# need help picking a name for my new male shepherd



## Markellca (Nov 11, 2011)

i just bought a male west german showline shepherd. His current name is zamp. and it just doesnt fit right i was hoping to get some suggestions. i would really appreciate it. looking for something strong. a good german name but others are greatly appreciated as well


----------



## fuzzybunny (Apr 29, 2011)

I don't know any German ones but here are some I like:



Thor
Rugger
Stryker
Gunner
p.s. He's really beautiful!


----------



## mynameisblc (May 8, 2012)

Kendrick.


----------



## ~Saphira~ (Apr 25, 2012)

These aren't german, but... who knows..

Anthony
Dragon
Bear

He really does look like a Thor, though...


----------



## zyppi (Jun 2, 2006)

If you want to keep the Z (I think a Z dog is cool), how about Zack, Zane or Zeal?


----------



## zyppi (Jun 2, 2006)

Oh, here's a link to German Z names
German Names that start with "z", German Name Meanings, Meaning of German Names


----------



## GatorDog (Aug 17, 2011)

Gorgeous guy! He looks kind of like a Luthor to me. My favorite Z name is Zeke.


----------



## Kyad02 (Oct 21, 2011)

Zeus in keeping with the Z


----------



## marshies (May 18, 2011)

Like Zeus. 
Zodiac


----------



## qbchottu (Jul 10, 2011)

That dog's real name is Joker though right?
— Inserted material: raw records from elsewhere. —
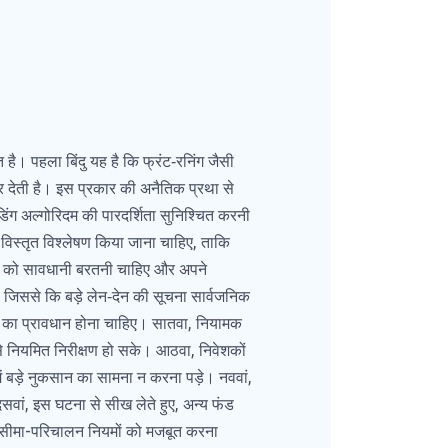
त है। पहला बिंदु यह है कि फ्रंट‑रनिंग जैसी
कर देती है। इस प्रकार की अनैतिक प्रथा से
िंग अल्गोरिदम की पारदर्शिता सुनिश्चित करनी
 विस्तृत विश्लेषण किया जाना चाहिए, ताकि
ों को सावधानी बरतनी चाहिए और अपने
 जिससे कि बड़े लेन‑देन की सूचना सार्वजनिक
दंड का प्रावधान होना चाहिए। सातवा, नियामक
े नियमित निरीक्षण हो सके। आठवा, निवेशकों
 बड़े नुकसान का सामना न करना पड़े। नववां,
दसवां, इस घटना से सीख लेते हुए, अन्य फंड
वां, सीमा-परिचालन नियमों को मजबूत करना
So really he must be from a "j" litter.


----------



## The Packman (Jan 31, 2011)

fuzzybunny said:


> I don't know any German ones but here are some I like:
> 
> Stryker !


Seems to fit his picture well !

I am getting a male soon and his name is going to be either Blitz or Ranger.


----------



## Markellca (Nov 11, 2011)

Yes he was from a j litter and joker is what they originally put but it still just doesn't fit lol And thank you for all the compliments I must agree he's pretty gorgeous I keep
Looking at him and Cant believe he's all mine


----------



## doggiedad (Dec 2, 2007)

i like Zamp. the only other name that fits is Loki.


----------



## childsplay (Jan 28, 2012)

Well, I admit this is totally random, but I think he looks like a "Lincoln."


----------